_TASK DESCRIPTION_
Every line in the material below that includes "gegenüber" should be copied.

_RECORDS SUPPLIED_

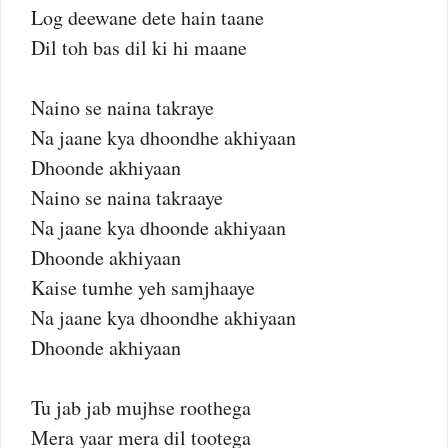
Log deewane dete hain taane
Dil toh bas dil ki hi maane
Naino se naina takraye
Na jaane kya dhoondhe akhiyaan
Dhoonde akhiyaan
Naino se naina takraaye
Na jaane kya dhoonde akhiyaan
Dhoonde akhiyaan
Kaise tumhe yeh samjhaaye
Na jaane kya dhoondhe akhiyaan
Dhoonde akhiyaan
Tu jab jab mujhse roothega
Mera yaar mera dil tootega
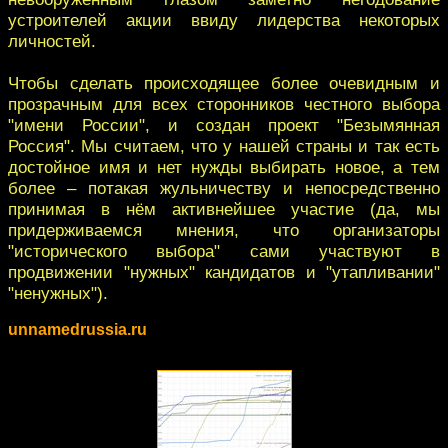
устроителей акции ввиду лидерства некоторых
личностей.
Чтобы сделать происходящее более очевидным и
прозрачным для всех сторонников честного выбора
"имени России", и создан проект "Безымянная
Россия". Мы считаем, что у нашей страны и так есть
достойное имя и нет нужды выбирать новое, а тем
более – потакая жульничеству и непосредственно
принимая в нём активнейшее участие (да, мы
придерживаемся мнения, что организаторы
"исторического выбора" сами участвуют в
продвижении "нужных" кандидатов и "утапливании"
"ненужных").
unnamedrussia.ru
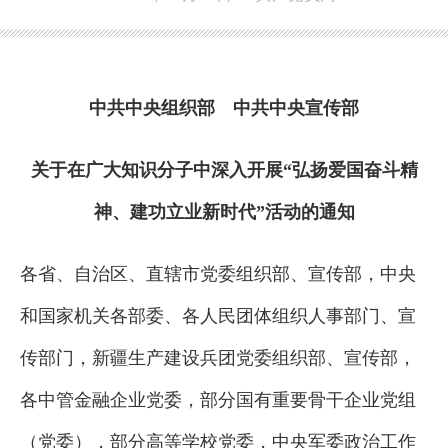
中共中央组织部 中共中央宣传部
关于在广大知识分子中深入开展“弘扬爱国奋斗精
神、建功立业新时代”活动的通知
各省、自治区、直辖市党委组织部、宣传部，中央
和国家机关各部委、各人民团体组织人事部门、宣
传部门，新疆生产建设兵团党委组织部、宣传部，
各中管金融企业党委，部分国有重要骨干企业党组
（党委），部分高等学校党委，中央军委政治工作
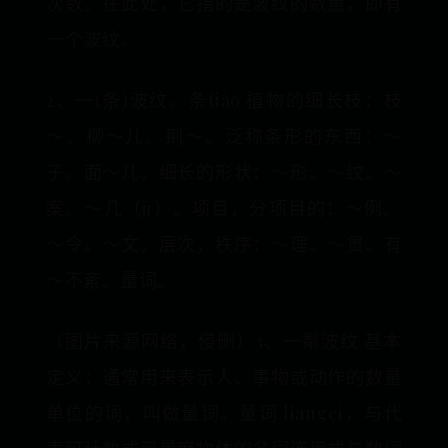
次数。在此处，它指的是波纹的数量，即有
一个波纹。
2、一(条)波纹。条tiáo 植物的细长枝：枝
～。柳～儿。荆～。泛称条形的东西：～
子。面～儿。细长的形状：～形。～纹。～
案。～几（jī）。项目，分项目的：～例。
～令。～文。层次，秩序：～理。～贯。有
～不紊。量词。
（图片来源网络，侵删）3、一粼波纹 基本
定义：通常用来表示人、事物或动作的数量
单位的词，叫做量词。量词 liàngcí，与代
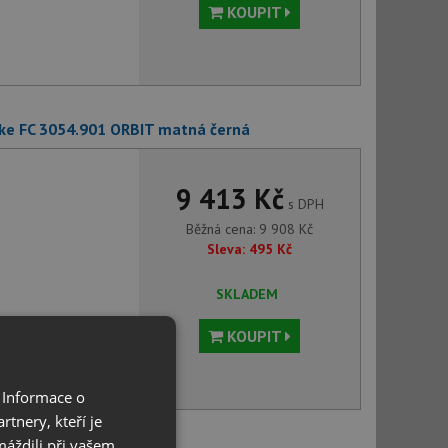
KOUPIT
ke FC 3054.901 ORBIT matná černá
9 413 Kč
s DPH
Běžná cena:
9 908
Kč
Sleva:
495
Kč
SKLADEM
KOUPIT
 Informace o
tnery, kteří je
máždili při vašem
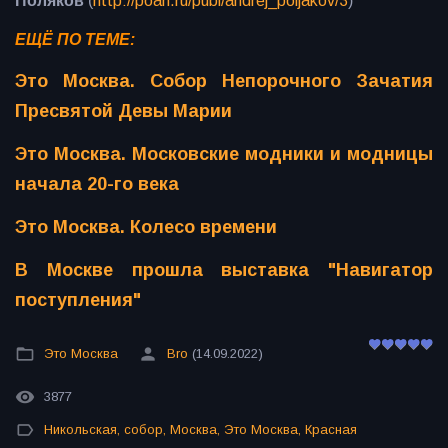
Поляков
(
http://poan.ru/publ/andrej_poljakov/3
)
​​​​​​ЕЩЁ ПО ТЕМЕ:
Это Москва. Собор Непорочного Зачатия
Пресвятой Девы Марии
Это Москва. Московские модники и модницы
начала 20-го века
Это Москва. Колесо времени
В Москве прошла выставка "Навигатор
поступления"
Это Москва
Bro
(14.09.2022)
3877
Никольская
,
собор
,
Москва
,
Это Москва
,
Красная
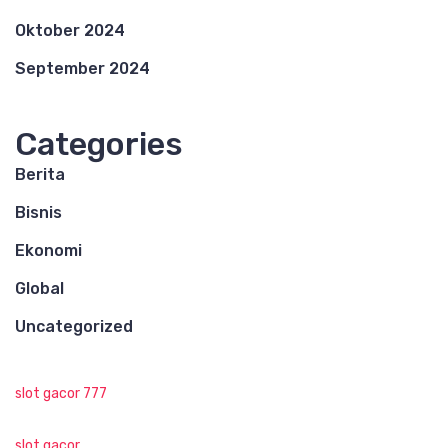
Oktober 2024
September 2024
Categories
Berita
Bisnis
Ekonomi
Global
Uncategorized
slot gacor 777
slot gacor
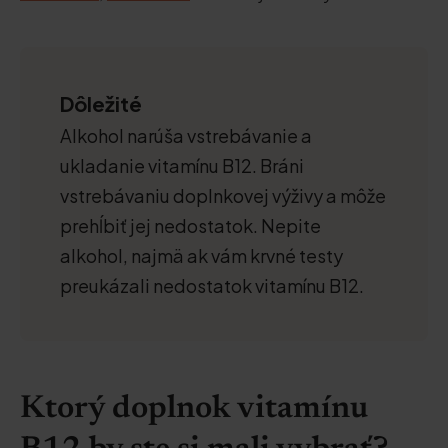
Dôležité
Alkohol narúša vstrebávanie a
ukladanie vitamínu B12. Bráni
vstrebávaniu doplnkovej výživy a môže
prehĺbiť jej nedostatok. Nepite
alkohol, najmä ak vám krvné testy
preukázali nedostatok vitamínu B12.
Ktorý doplnok vitamínu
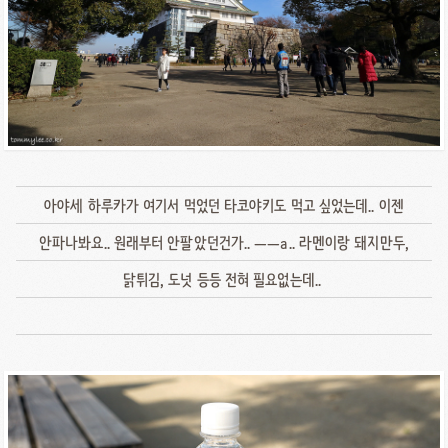
아야세 하루카가 여기서 먹었던 타코야키도 먹고 싶었는데.. 이젠
안파나봐요.. 원래부터 안팔았던건가.. ㅡㅡa.. 라멘이랑 돼지만두,
닭튀김, 도넛 등등 전혀 필요없는데..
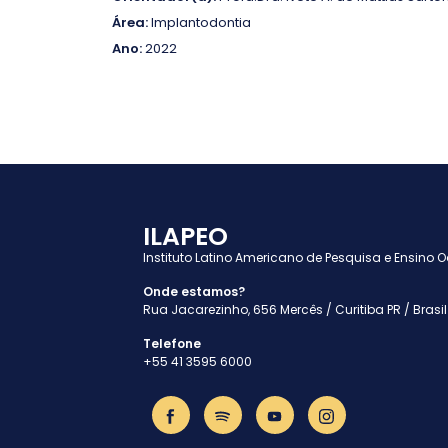
Área:
Implantodontia
Ano:
2022
ILAPEO
Instituto Latino Americano de Pesquisa e Ensino 
Onde estamos?
Rua Jacarezinho, 656 Mercês / Curitiba PR / Brasil
Telefone
+55 41 3595 6000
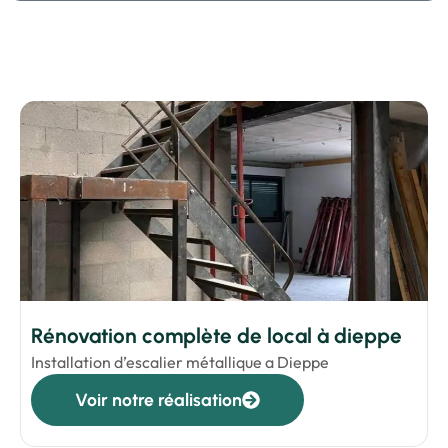
Rénovation complète de local à dieppe
Installation d’escalier métallique a Dieppe
Voir notre réalisation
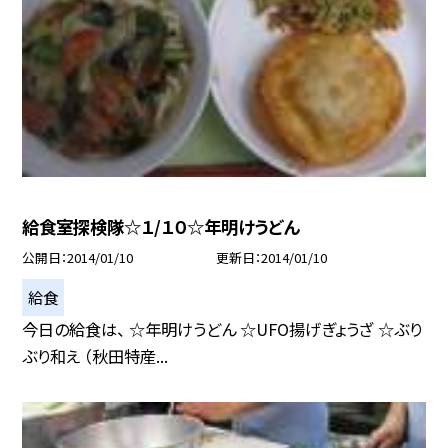
給食室探検隊☆１/１０☆年明けうどん
公開日
2014/01/10
更新日
2014/01/10
給食
今日の給食は、 ☆年明けうどん ☆UFO揚げぎょうざ ☆ぶり
ぶり和え （秋田特産...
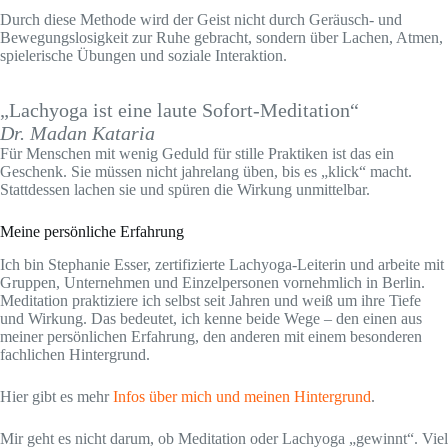
Durch diese Methode wird der Geist nicht durch Geräusch- und
Bewegungslosigkeit zur Ruhe gebracht, sondern über Lachen, Atmen,
spielerische Übungen und soziale Interaktion.
„Lachyoga ist eine laute Sofort-Meditation“
Dr. Madan Kataria
Für Menschen mit wenig Geduld für stille Praktiken ist das ein
Geschenk. Sie müssen nicht jahrelang üben, bis es „klick“ macht.
Stattdessen lachen sie und spüren die Wirkung unmittelbar.
Meine persönliche Erfahrung
Ich bin Stephanie Esser, zertifizierte Lachyoga-Leiterin und arbeite mit
Gruppen, Unternehmen und Einzelpersonen vornehmlich in Berlin.
Meditation praktiziere ich selbst seit Jahren und weiß um ihre Tiefe
und Wirkung. Das bedeutet, ich kenne beide Wege – den einen aus
meiner persönlichen Erfahrung, den anderen mit einem besonderen
fachlichen Hintergrund.
Hier gibt es mehr
Infos über mich und meinen Hintergrund
.
Mir geht es nicht darum, ob Meditation oder Lachyoga „gewinnt“. Viel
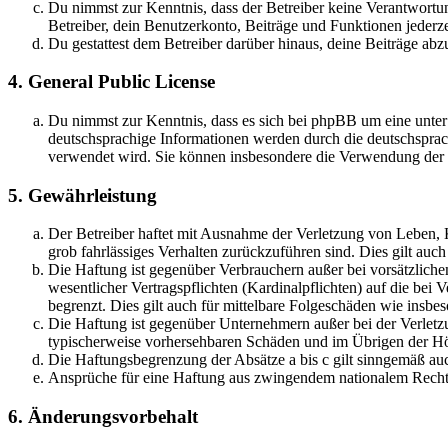
Du nimmst zur Kenntnis, dass der Betreiber keine Verantwortung 
Betreiber, dein Benutzerkonto, Beiträge und Funktionen jederze
Du gestattest dem Betreiber darüber hinaus, deine Beiträge abz
4. General Public License
Du nimmst zur Kenntnis, dass es sich bei phpBB um eine unter
deutschsprachige Informationen werden durch die deutschspr
verwendet wird. Sie können insbesondere die Verwendung der S
5. Gewährleistung
Der Betreiber haftet mit Ausnahme der Verletzung von Leben, Kö
grob fahrlässiges Verhalten zurückzuführen sind. Dies gilt au
Die Haftung ist gegenüber Verbrauchern außer bei vorsätzlich
wesentlicher Vertragspflichten (Kardinalpflichten) auf die be
begrenzt. Dies gilt auch für mittelbare Folgeschäden wie ins
Die Haftung ist gegenüber Unternehmern außer bei der Verletzu
typischerweise vorhersehbaren Schäden und im Übrigen der Höh
Die Haftungsbegrenzung der Absätze a bis c gilt sinngemäß auc
Ansprüche für eine Haftung aus zwingendem nationalem Recht 
6. Änderungsvorbehalt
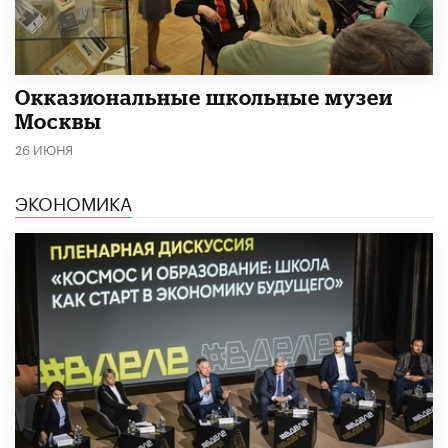
​Окказиональные школьные музеи
Москвы
26 ИЮНЯ
ЭКОНОМИКА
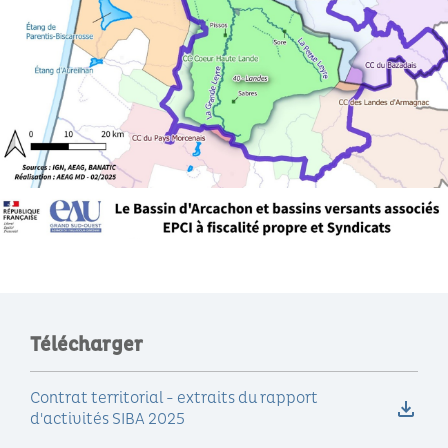
Télécharger
Contrat territorial - extraits du rapport
d'activités SIBA 2025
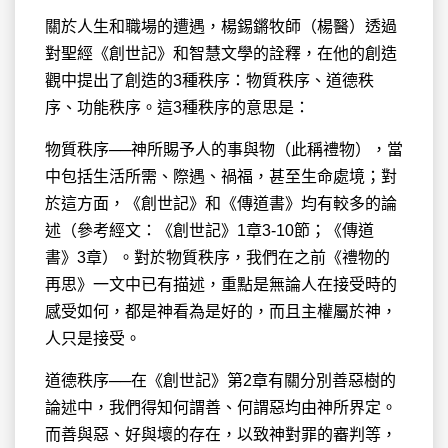
關於人生和職場的遭遇，楊錫鏘牧師（楊醫）透過
對聖經《創世記》和智慧文學的詮釋，在他的創造
觀中提出了創造的3種秩序：物質秩序、道德秩
序、功能秩序。這3種秩序的意思是：
物質秩序──神所賜予人的事與物（此稱禮物），當
中包括生活所需、際遇、禍福，甚至生命處境；對
於這方面，《創世記》和《傳道書》均有較多的論
述（參考經文：《創世記》1章3-10節；《傳道
書》3章）。對於物質秩序，我們在之前《禮物的
再思》一文中已有描述，重點是無論人在接受時的
感受如何，都是神看為是好的，而且主權屬於神，
人只是接受。
道德秩序──在《創世記》第2章有關分別善惡樹的
論述中，我們得知何謂善、何謂惡均由神所界定。
而善與惡、好與壞的存在，以致神對罪的審判等，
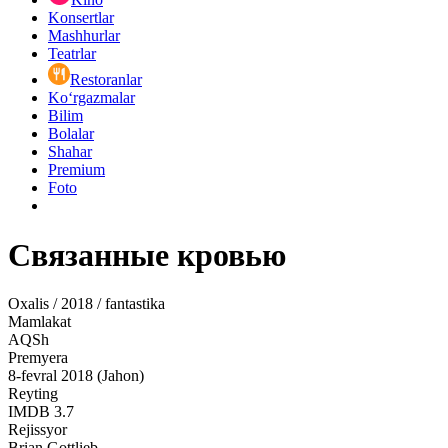
Konsertlar
Mashhurlar
Teatrlar
Restoranlar
Ko‘rgazmalar
Bilim
Bolalar
Shahar
Premium
Foto
Связанные кровью
Oxalis / 2018 / fantastika
Mamlakat
AQSh
Premyera
8-fevral 2018 (Jahon)
Reyting
IMDB
3.7
Rejissyor
Brian Gottlieb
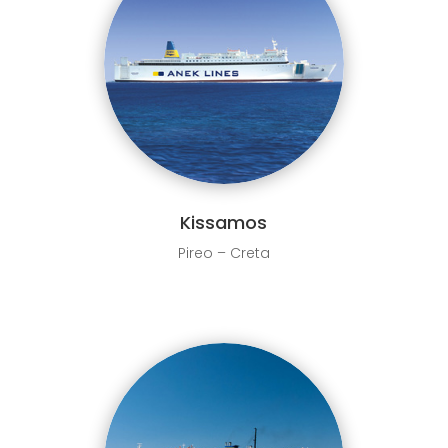
Kissamos
Pireo – Creta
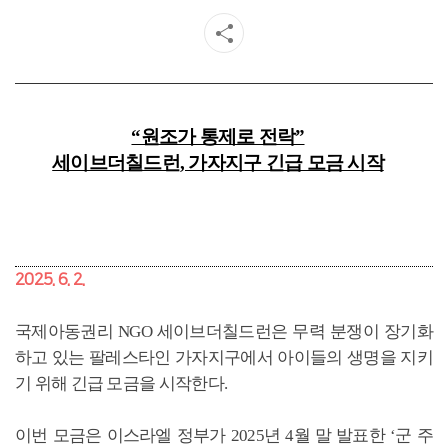
“원조가 통제로 전락”
세이브더칠드런, 가자지구 긴급 모금 시작
2025. 6. 2.
국제아동권리 NGO 세이브더칠드런은
무력 분쟁이 장기화
하고 있는 팔레스타인 가자지구에서 아이들의 생명을 지키
기 위해 긴급 모금을 시작한다.
이번 모금은 이스라엘 정부가 2025년 4월 말 발표한 ‘군 주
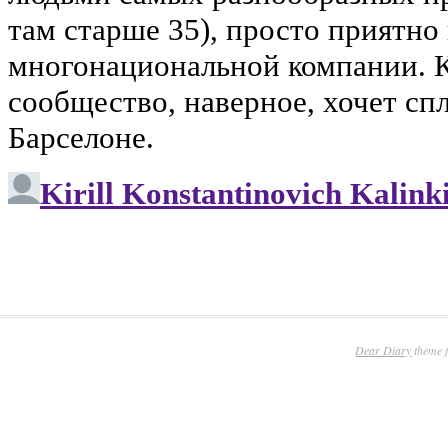
Dear Diary
theme 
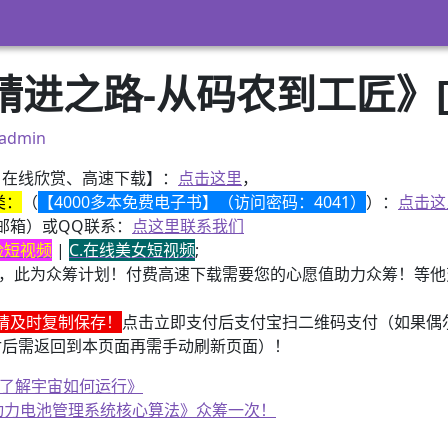
精进之路-从码农到工匠》[
admin
、在线欣赏、高速下载】：
点击这里
，
类：
（
【4000多本免费电子书】（访问密码：4041）
）：
点击这
邮箱）或QQ联系：
点这里联系我们
换脸短视频
|
C.在线美女短视频
;
，此为众筹计划！付费高速下载需要您的心愿值助力众筹！等他变
请及时复制保存！
点击立即支付后支付宝扫二维码支付（如果偶
付后需返回到本页面再需手动刷新页面）！
《了解宇宙如何运行》
子书籍《动力电池管理系统核心算法》众筹一次！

_RESPONSE AREA_
Die Haftung ist gegenüber Verbrauchern außer bei vorsätzlich
Die Haftung ist gegenüber Unternehmern außer bei der Verletzu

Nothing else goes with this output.